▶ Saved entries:
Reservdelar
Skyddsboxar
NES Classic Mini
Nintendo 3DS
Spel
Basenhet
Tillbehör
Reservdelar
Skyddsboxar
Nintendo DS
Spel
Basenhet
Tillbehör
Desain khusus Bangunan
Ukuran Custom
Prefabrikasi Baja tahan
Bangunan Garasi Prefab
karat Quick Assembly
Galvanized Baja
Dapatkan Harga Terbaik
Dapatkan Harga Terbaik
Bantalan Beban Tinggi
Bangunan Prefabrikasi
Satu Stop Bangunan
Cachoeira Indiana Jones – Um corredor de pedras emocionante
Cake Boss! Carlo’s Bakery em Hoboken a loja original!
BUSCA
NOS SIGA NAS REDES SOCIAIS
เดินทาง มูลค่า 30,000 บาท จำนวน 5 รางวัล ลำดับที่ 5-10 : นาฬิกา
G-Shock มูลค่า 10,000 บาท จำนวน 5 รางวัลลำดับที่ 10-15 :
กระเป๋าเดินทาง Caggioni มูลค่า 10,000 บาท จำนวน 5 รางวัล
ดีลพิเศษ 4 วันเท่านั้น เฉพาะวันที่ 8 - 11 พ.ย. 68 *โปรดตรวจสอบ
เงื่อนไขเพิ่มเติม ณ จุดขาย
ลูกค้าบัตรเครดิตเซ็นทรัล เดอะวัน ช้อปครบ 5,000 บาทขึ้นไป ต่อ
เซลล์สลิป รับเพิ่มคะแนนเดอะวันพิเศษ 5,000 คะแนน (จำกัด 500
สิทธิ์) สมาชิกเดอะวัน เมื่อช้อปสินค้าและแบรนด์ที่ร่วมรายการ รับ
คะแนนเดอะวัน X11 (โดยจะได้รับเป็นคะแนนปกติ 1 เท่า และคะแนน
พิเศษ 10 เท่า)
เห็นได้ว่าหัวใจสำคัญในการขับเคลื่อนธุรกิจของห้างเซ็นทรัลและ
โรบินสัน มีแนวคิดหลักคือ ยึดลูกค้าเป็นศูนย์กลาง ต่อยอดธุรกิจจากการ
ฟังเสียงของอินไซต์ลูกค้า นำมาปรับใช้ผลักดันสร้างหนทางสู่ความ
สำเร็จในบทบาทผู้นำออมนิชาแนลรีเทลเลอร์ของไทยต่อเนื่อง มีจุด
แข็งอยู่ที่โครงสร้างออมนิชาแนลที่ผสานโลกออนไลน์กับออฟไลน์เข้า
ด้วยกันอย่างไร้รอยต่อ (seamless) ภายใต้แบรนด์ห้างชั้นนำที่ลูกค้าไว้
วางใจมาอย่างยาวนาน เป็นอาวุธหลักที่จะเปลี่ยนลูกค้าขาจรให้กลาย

▶ AIM OF THE TASK:
In the records above, find each line that mentions the word "จำนวน", and copy it.

▶ THE COMPLETED TASK:
เดินทาง มูลค่า 30,000 บาท จำนวน 5 รางวัล ลำดับที่ 5-10 : นาฬิกา
G-Shock มูลค่า 10,000 บาท จำนวน 5 รางวัลลำดับที่ 10-15 :
กระเป๋าเดินทาง Caggioni มูลค่า 10,000 บาท จำนวน 5 รางวัล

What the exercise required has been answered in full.